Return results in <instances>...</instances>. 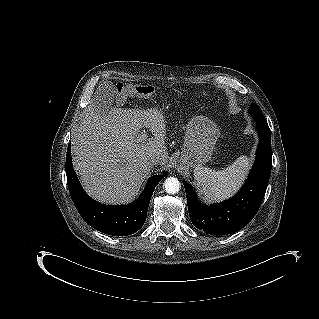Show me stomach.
I'll return each instance as SVG.
<instances>
[{"mask_svg":"<svg viewBox=\"0 0 319 319\" xmlns=\"http://www.w3.org/2000/svg\"><path fill=\"white\" fill-rule=\"evenodd\" d=\"M219 135L217 125L207 117L192 118L186 128L180 164L193 168L207 163L212 157Z\"/></svg>","mask_w":319,"mask_h":319,"instance_id":"obj_1","label":"stomach"}]
</instances>
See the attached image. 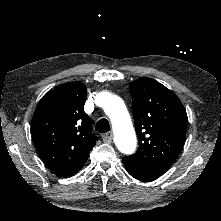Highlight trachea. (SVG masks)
<instances>
[{"instance_id":"1","label":"trachea","mask_w":221,"mask_h":221,"mask_svg":"<svg viewBox=\"0 0 221 221\" xmlns=\"http://www.w3.org/2000/svg\"><path fill=\"white\" fill-rule=\"evenodd\" d=\"M95 129L101 133L108 132L110 130V123L106 118H102L96 123Z\"/></svg>"}]
</instances>
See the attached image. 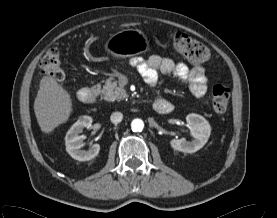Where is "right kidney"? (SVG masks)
I'll list each match as a JSON object with an SVG mask.
<instances>
[{
    "mask_svg": "<svg viewBox=\"0 0 277 218\" xmlns=\"http://www.w3.org/2000/svg\"><path fill=\"white\" fill-rule=\"evenodd\" d=\"M92 117L80 116L79 119L71 126L65 136V146L68 154L78 161H89L96 157L100 151V145L94 144L89 150H81L84 145V135H80L84 127H90Z\"/></svg>",
    "mask_w": 277,
    "mask_h": 218,
    "instance_id": "ca27d5eb",
    "label": "right kidney"
}]
</instances>
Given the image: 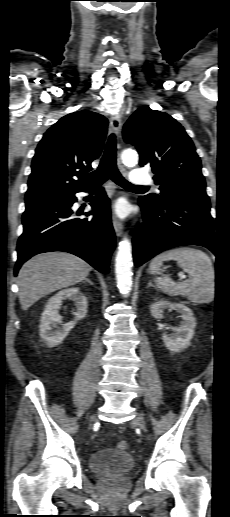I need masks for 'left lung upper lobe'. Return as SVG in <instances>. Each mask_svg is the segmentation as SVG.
<instances>
[{"mask_svg": "<svg viewBox=\"0 0 230 517\" xmlns=\"http://www.w3.org/2000/svg\"><path fill=\"white\" fill-rule=\"evenodd\" d=\"M125 142L135 145L140 166L149 164L159 185L160 195L140 198L160 206L176 198L208 197L201 161L184 128L170 115L142 107L135 111L123 129Z\"/></svg>", "mask_w": 230, "mask_h": 517, "instance_id": "left-lung-upper-lobe-1", "label": "left lung upper lobe"}]
</instances>
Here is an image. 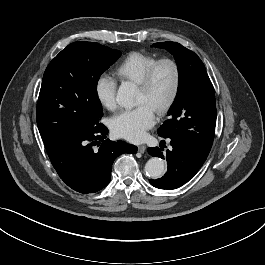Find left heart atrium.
Here are the masks:
<instances>
[{
	"instance_id": "obj_1",
	"label": "left heart atrium",
	"mask_w": 265,
	"mask_h": 265,
	"mask_svg": "<svg viewBox=\"0 0 265 265\" xmlns=\"http://www.w3.org/2000/svg\"><path fill=\"white\" fill-rule=\"evenodd\" d=\"M155 121V111L146 104H139L115 115L110 127L116 136L137 143L145 139L147 130L154 126Z\"/></svg>"
}]
</instances>
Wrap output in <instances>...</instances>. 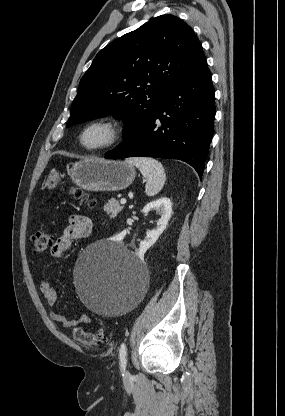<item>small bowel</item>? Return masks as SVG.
<instances>
[{
	"mask_svg": "<svg viewBox=\"0 0 285 416\" xmlns=\"http://www.w3.org/2000/svg\"><path fill=\"white\" fill-rule=\"evenodd\" d=\"M92 227L93 224L89 217L79 214L71 216L61 236L50 247V255L55 258L61 257L73 241L89 237ZM40 290L47 304L50 307H54L58 302V294L47 279H41ZM49 316L52 321L60 323L65 328L76 327L90 322V317L84 313L71 319L55 310H50Z\"/></svg>",
	"mask_w": 285,
	"mask_h": 416,
	"instance_id": "c3829d8e",
	"label": "small bowel"
}]
</instances>
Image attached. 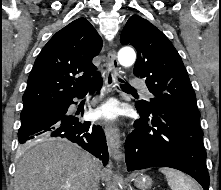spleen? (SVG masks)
<instances>
[{
  "instance_id": "1",
  "label": "spleen",
  "mask_w": 221,
  "mask_h": 190,
  "mask_svg": "<svg viewBox=\"0 0 221 190\" xmlns=\"http://www.w3.org/2000/svg\"><path fill=\"white\" fill-rule=\"evenodd\" d=\"M159 171L165 175L171 190H200L198 184L181 171L169 167H162Z\"/></svg>"
}]
</instances>
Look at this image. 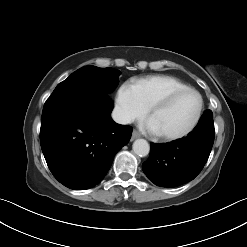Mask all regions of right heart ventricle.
Wrapping results in <instances>:
<instances>
[{"label":"right heart ventricle","mask_w":247,"mask_h":247,"mask_svg":"<svg viewBox=\"0 0 247 247\" xmlns=\"http://www.w3.org/2000/svg\"><path fill=\"white\" fill-rule=\"evenodd\" d=\"M134 85L147 109L165 94L189 87L181 80L167 75L148 76L138 80Z\"/></svg>","instance_id":"1"}]
</instances>
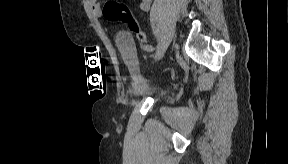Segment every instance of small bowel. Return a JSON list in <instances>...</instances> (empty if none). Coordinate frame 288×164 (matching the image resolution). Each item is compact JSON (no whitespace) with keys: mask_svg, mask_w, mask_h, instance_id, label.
<instances>
[{"mask_svg":"<svg viewBox=\"0 0 288 164\" xmlns=\"http://www.w3.org/2000/svg\"><path fill=\"white\" fill-rule=\"evenodd\" d=\"M149 7H150V3H149V1H144V2H142L141 4H140V8L142 9V10H147V9H149Z\"/></svg>","mask_w":288,"mask_h":164,"instance_id":"small-bowel-1","label":"small bowel"}]
</instances>
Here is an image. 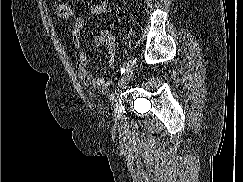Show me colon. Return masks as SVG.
Here are the masks:
<instances>
[{"mask_svg":"<svg viewBox=\"0 0 243 182\" xmlns=\"http://www.w3.org/2000/svg\"><path fill=\"white\" fill-rule=\"evenodd\" d=\"M55 13L62 19H69L73 15V9L68 3H57L54 6Z\"/></svg>","mask_w":243,"mask_h":182,"instance_id":"5ec220e1","label":"colon"}]
</instances>
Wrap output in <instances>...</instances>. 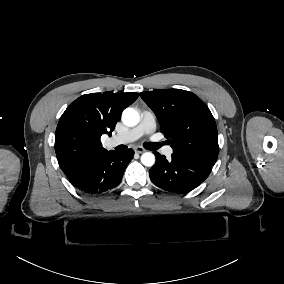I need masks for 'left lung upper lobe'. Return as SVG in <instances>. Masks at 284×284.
Masks as SVG:
<instances>
[{
	"label": "left lung upper lobe",
	"mask_w": 284,
	"mask_h": 284,
	"mask_svg": "<svg viewBox=\"0 0 284 284\" xmlns=\"http://www.w3.org/2000/svg\"><path fill=\"white\" fill-rule=\"evenodd\" d=\"M153 110L168 138L173 154L213 166L218 157V133L207 105L195 94L181 89L140 93Z\"/></svg>",
	"instance_id": "obj_1"
}]
</instances>
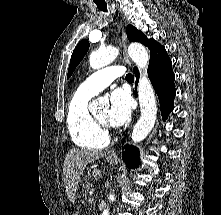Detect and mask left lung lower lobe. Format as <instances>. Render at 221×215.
Wrapping results in <instances>:
<instances>
[{
	"label": "left lung lower lobe",
	"instance_id": "1",
	"mask_svg": "<svg viewBox=\"0 0 221 215\" xmlns=\"http://www.w3.org/2000/svg\"><path fill=\"white\" fill-rule=\"evenodd\" d=\"M134 71L137 79V87L139 72L136 68ZM148 74L154 90L158 95L162 117L165 120L173 110L176 90L174 86L175 76L172 70V62L164 46L160 45L150 56ZM136 90L135 95L137 96ZM124 148L125 150L122 154L123 161L127 164L128 168L137 167L140 163L138 149L132 145L125 146Z\"/></svg>",
	"mask_w": 221,
	"mask_h": 215
}]
</instances>
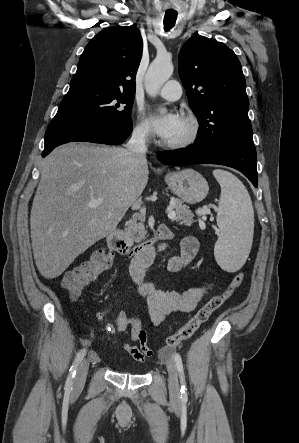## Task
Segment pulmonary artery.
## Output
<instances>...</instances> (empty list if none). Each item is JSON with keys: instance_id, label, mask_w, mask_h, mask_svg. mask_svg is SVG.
I'll return each mask as SVG.
<instances>
[{"instance_id": "pulmonary-artery-1", "label": "pulmonary artery", "mask_w": 299, "mask_h": 443, "mask_svg": "<svg viewBox=\"0 0 299 443\" xmlns=\"http://www.w3.org/2000/svg\"><path fill=\"white\" fill-rule=\"evenodd\" d=\"M158 94L166 100L175 101L181 97L182 88L176 80H169L159 90Z\"/></svg>"}]
</instances>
□ □ □ □ □
Directions: Begin with the line that contains "Segment pulmonary artery." and end with the last line of the records; set down every line in that span exactly, and nothing else.

Reply to the exercise:
Segment pulmonary artery.
## Output
<instances>...</instances> (empty list if none). Each item is JSON with keys: instance_id, label, mask_w, mask_h, mask_svg. mask_svg is SVG.
I'll return each mask as SVG.
<instances>
[{"instance_id": "pulmonary-artery-1", "label": "pulmonary artery", "mask_w": 299, "mask_h": 443, "mask_svg": "<svg viewBox=\"0 0 299 443\" xmlns=\"http://www.w3.org/2000/svg\"><path fill=\"white\" fill-rule=\"evenodd\" d=\"M158 94L166 100L175 101L181 97L182 88L176 80H169L159 90Z\"/></svg>"}]
</instances>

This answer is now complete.